Small doses… now I’m sad because that is what the Millenials at my mother’s work have to say about my mother. My mother is upbeat and always tries to stay positive and the young workers at her work hate that. They always whine and complain about everything in their bloated privileged lives and my mother never does a there there but gives them upbeat, positive advice and they hate that. My mother heard what they had to say about her behind her back, how she is somebody they can only take in small doses. My mother gets dirty looks around the office because they all want to be toxic and this issue actually makes my mother depressed. She takes her lunch an hour later so she can be alone and away from those young millennial cunts. Back in May when my mother had that awful side effect from her medication, depression and suicidal thoughts, she was absolutely obsessed with trying to get those girls to like & respect her. Those privileged, entitled bratty Millenials are not worth a moment of your time. I told her. We’ve come a long way from those side effects but they brought up old issues that I want my mother to see a therapist for. She retires in a few years so she is just toughing it out even though it still affects her.

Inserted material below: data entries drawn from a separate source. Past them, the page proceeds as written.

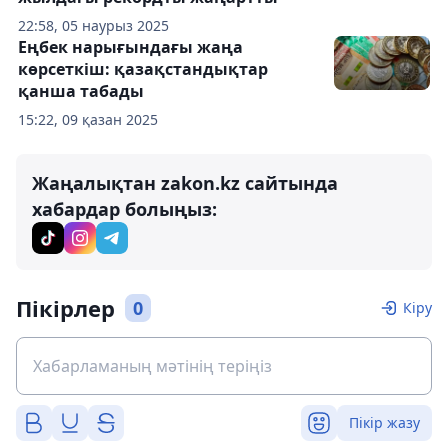
22:58, 05 наурыз 2025
Еңбек нарығындағы жаңа
көрсеткіш: қазақстандықтар
қанша табады
15:22, 09 қазан 2025
Жаңалықтан zakon.kz сайтында
хабардар болыңыз:
Пікірлер
0
Кіру
Пікір жазу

I’ve been the negative nancy, the Debbie Downer and the me monster and so I have some insight on being that bratty, privileged entitled Millenial. I hated it when people tried to ruin my victim fantasy. I’ll write an entry about that term one day, the Victim Fantasy. Regarding myself, I noticed how I created a long list of excuses for myself. A Rolodex of reasons as to why I’m allowed to think that my life sucks and why I don’t have to change. This happened in my childhood, I have anxiety etc. I undermined every self-help message because I absolutely convinced myself that my situations and circumstances were unique 100% and that nobody could possibly understand or relate to what I was going through. I was the perfect victim of circumstance. People who would give me advice made me feel judged and I absolutely needed people to feel sorry for me. I was literally exhausting myself trying to make people understand that I am the way I am because I am the victim of circumstance. I’m learning to let go of that fantasy though. I’m not that toxic person I once was. I also don’t over function as a way to pretend that pain isn’t happening to me. I don’t stick my neck out to help others the way that I used to. I’m not even a good listener anymore. I’m more of a motivational speaker to them when they want to complain. Everything in their lives is just content and I focus on the context. Like, for example. You’re miserable when you’re single and miserable when you’re in a relationship? Maybe it’s not your relationship status that is making you miserable? Unhappy at a job and then unhappy without a job? Maybe it’s not your employment status that is making you miserable? Stuff like that. I can’t handle the whining anymore… even though that’s all I’ve done in this entry lol. So I should quit while I’m ahead.

So I’ll have to get my full credit checked soon to see what I’m all attached to. To ensure that my sister’s boyfriend didn’t rack up debt for me behind my back. I just have so much else on my plate to make this my top priority. I’m avoiding the drama and upsets that I might have to cause regarding that hydro bill. I’ll find a way to handle this without adding stress for everybody.